The seed is a (usually large) number that represents that image of noise (based on the math used to create it). So each seed is uniqe. Changing the seed changes the starting point of the generated image, and so it changes the resulting generated image.
If you keep the seed the same for multiple generated images and don’t change other parameters, you will (in most cases) get the exact same output. You can also set the seed to random to get completely different outputs each time.
It’s often handy to start with a random seed until you see an image you like. When you do, you can keep using that seed number by turning off the “random seed” option.
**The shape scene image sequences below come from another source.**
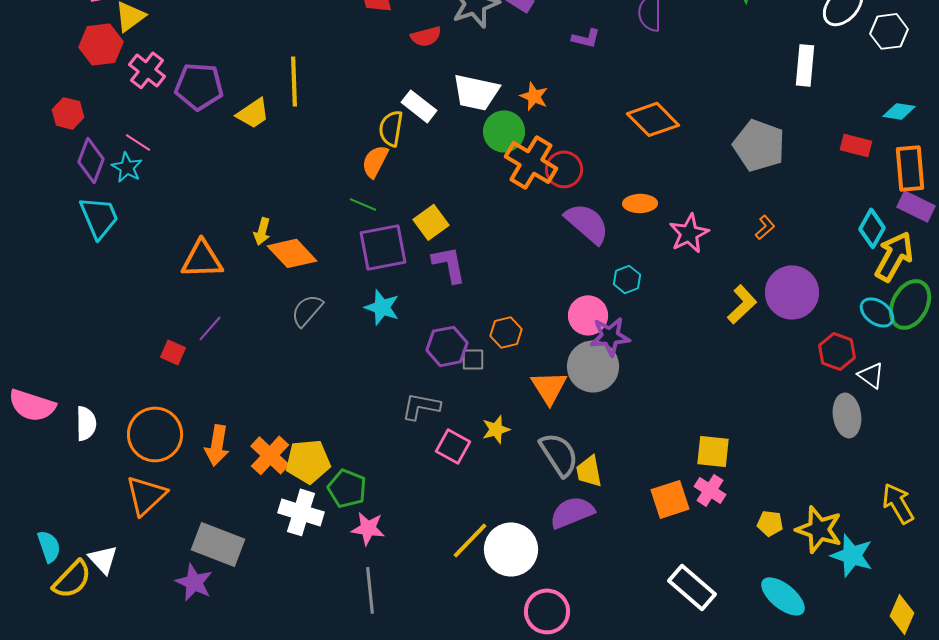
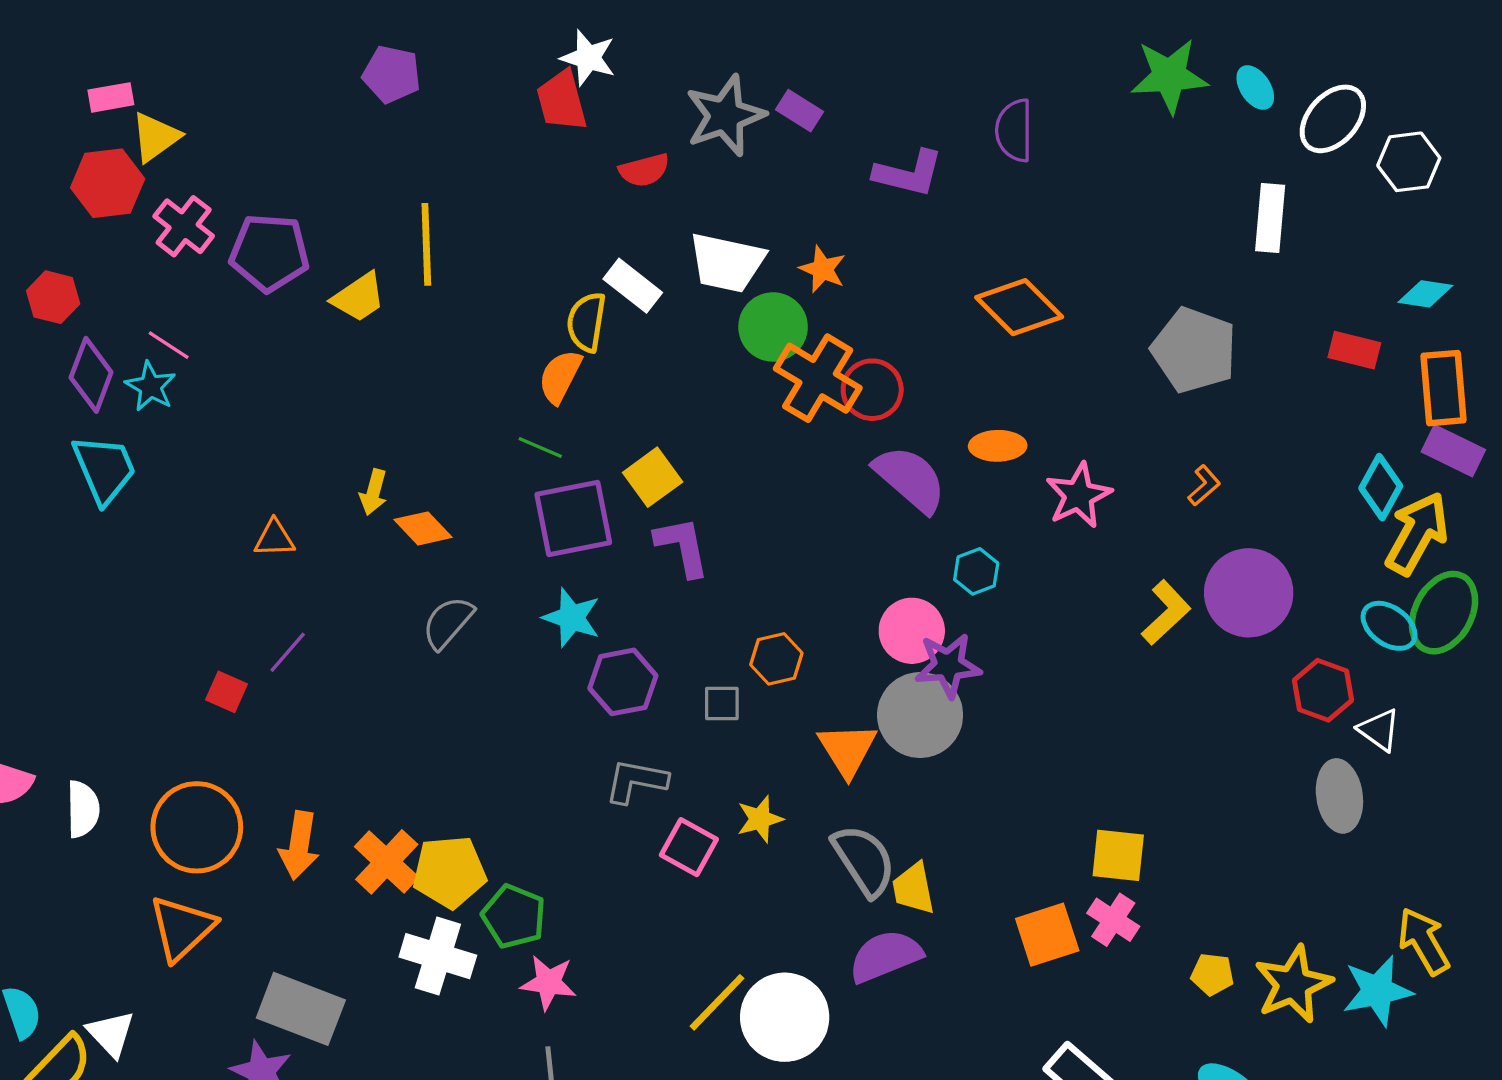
purple L-shape: (586, 38) -> (908, 173), size x1.5
orange diamond: (292, 253) -> (423, 528), size x0.7
orange triangle: (202, 259) -> (274, 538), size x0.6
purple hexagon: (447, 346) -> (623, 682), moved
yellow star: (819, 529) -> (1293, 984), turned 30
cyan star: (852, 555) -> (1377, 991), moved, turned -30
Now you can adjust other parameters, and the output image will continue to look similar.
Steps
Definition: The number of times the AI process runs on a generated image
Standard value: 20 to 40
The number of times the AI will look at what it’s generating and “guess” how to manipulate the pixels to get the desired outcome.
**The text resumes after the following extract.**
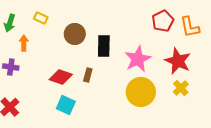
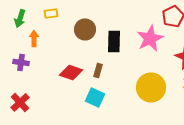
yellow rectangle: (41, 18) -> (51, 13), turned -32
pink star: (138, 59) -> (150, 38), moved
cyan square: (66, 105) -> (95, 97), moved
Stable Diffusion starts with an image that’s the size you specified, but the image is a bunch of random pixels — otherwise known as “noise”. For every step, it looks at the image and changes those pixels to get closer to what it thinks best fits with the prompts.
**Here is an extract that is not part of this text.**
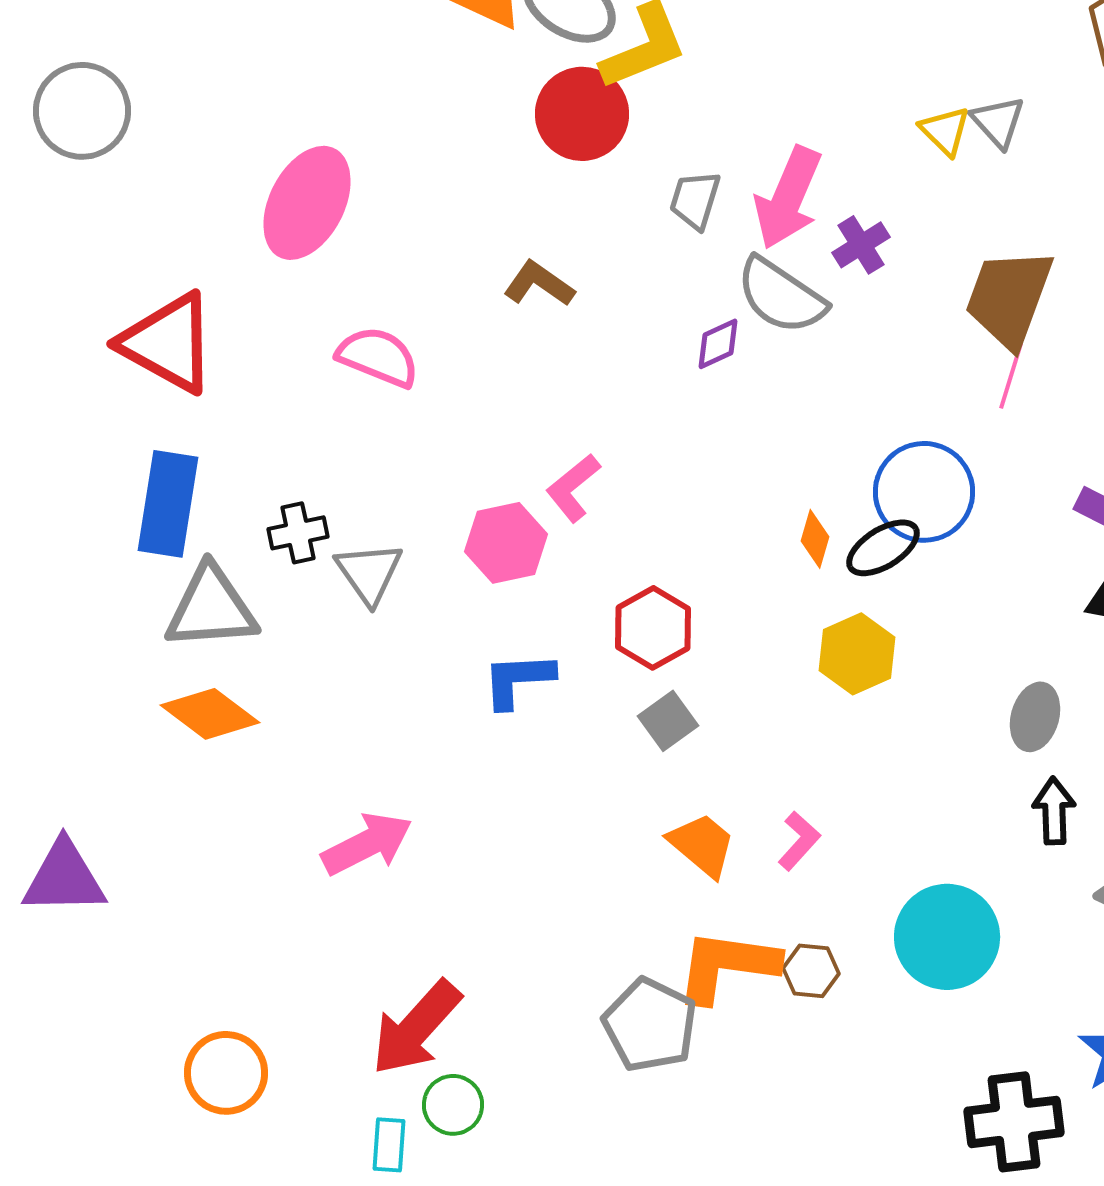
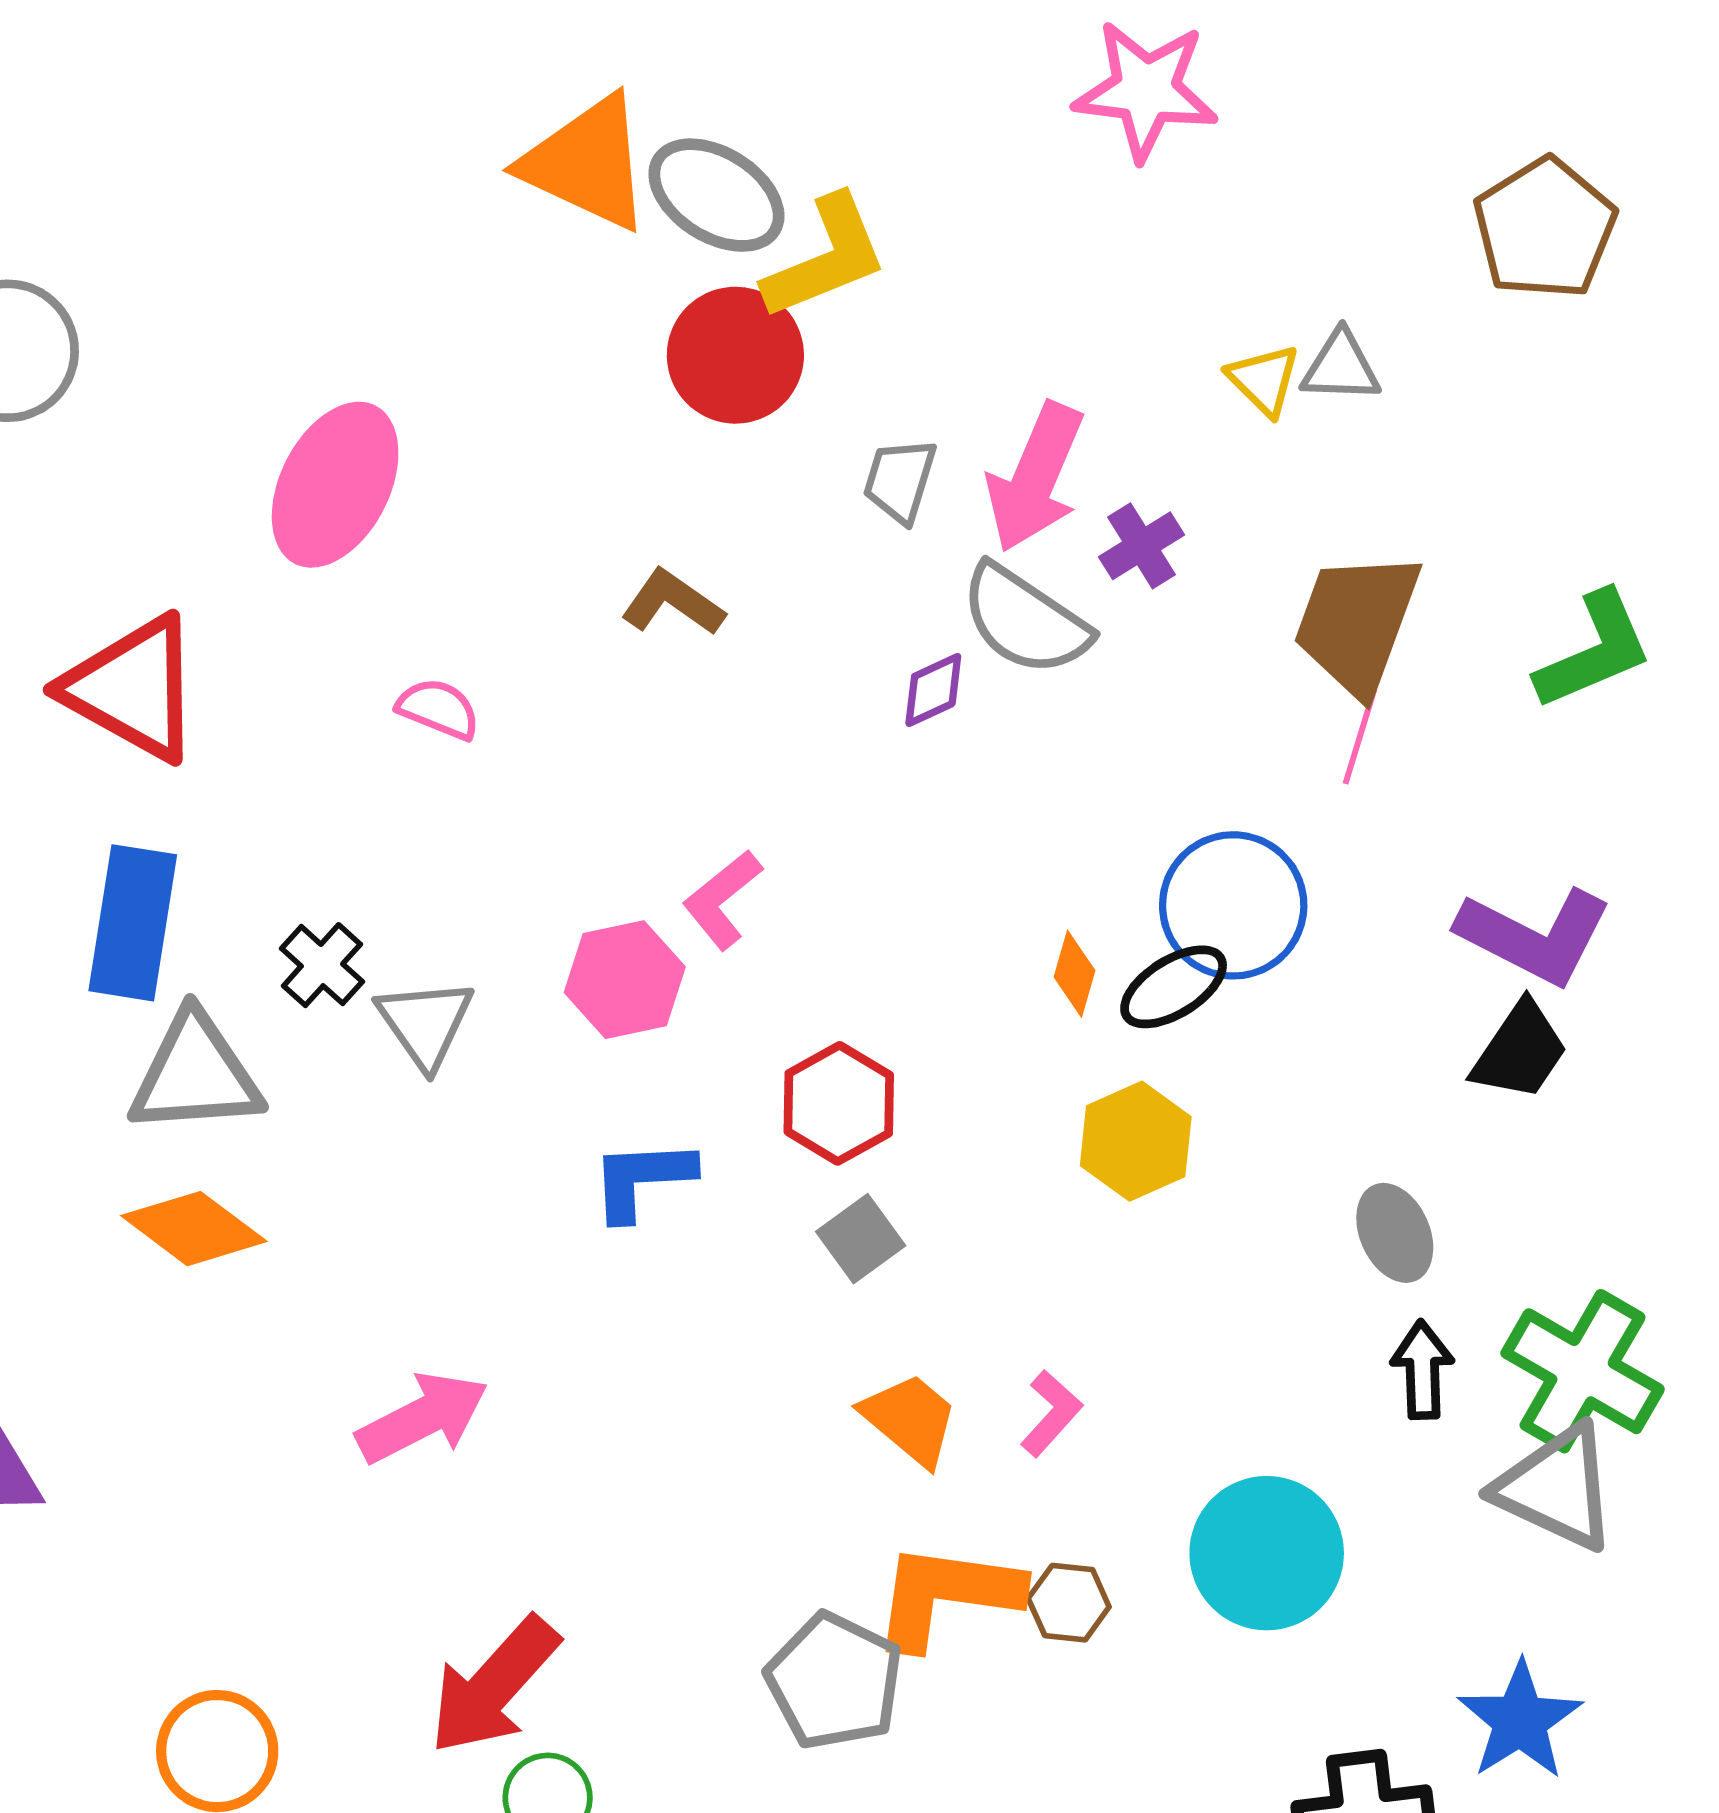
gray triangle: (998, 122) -> (1341, 367), turned -46
pink semicircle: (378, 357) -> (438, 709), size x0.7
black cross: (298, 533) -> (322, 965), turned -36
gray ellipse: (1035, 717) -> (1395, 1233), turned -40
Too few steps, and it hasn’t had enough “guesses” to refine the image into what you want. In our tests, the absolutely minimum seems to be around 11 steps, although 20 to 40 steps is the generally usable amount.
Note that after a certain amount of steps, you’ll see diminishing returns. More steps does not mean higher quality. In fact, in some instances if the steps are very high (like 80 to 150) it may keep “guessing” on essentially a final image, and will inject too much of the prompt. You might get astronaut helmets poppping up on the craters of the moon!
CFG (Classifier-Free Guidance)
Definition: How much the AI “listens” to your prompts
Standard value: 7.0
The CFG value plays a large role in how the generated image looks. In Davant Studio we’ve labelled it “Prompt Strength” for this reason. Playing with this value can either let the AI interpret what you’re asking for more loosely, or try to force it to be more accurate.
But you’ll find that if the CFG goes too high, you’ll start to get images that looked “burnt” or “cruncy”. They’ll start to have over-sharpened edges, and a quality that looks like extra colorful pixels have been packed in arbitrarily.
Typically in Stable Diffusion 1.5 models, a CFG value between 3.5 and 10 is safe. However, some community models and other versions of Stable Diffusion like XL will have completely different safe ranges. Experimentation is the key on finding what works and what doesn’t.
Denoise / Denoising
Definition: How much the generated image looks like your input image
Standard value: 0.75 (75%)
(Only applies to image to image)
If you’re providing an image as an input (the default mode that Davant Studio has been built around), there’s an extra step before generation.
Stable Diffusion will first take your input image, and “degrade” it until it becomes a bunch of random noise. Then in the generation step, instead of starting from an image of random noise, it starts with this image of noise from your input.
The denoise amount is how much your input image is degraded before its used for generation. If it’s 100% degraded, then Stable Diffusion is essentially starting from random noise. But if the image is only 50% degraded, or only 25%, the original image can still be recognized. The details may not be sharp, or subjects may not be recognizable, but maybe the poses are. Or the colors, or general layout.
By using this value, you can control how much your input image affects the generated images.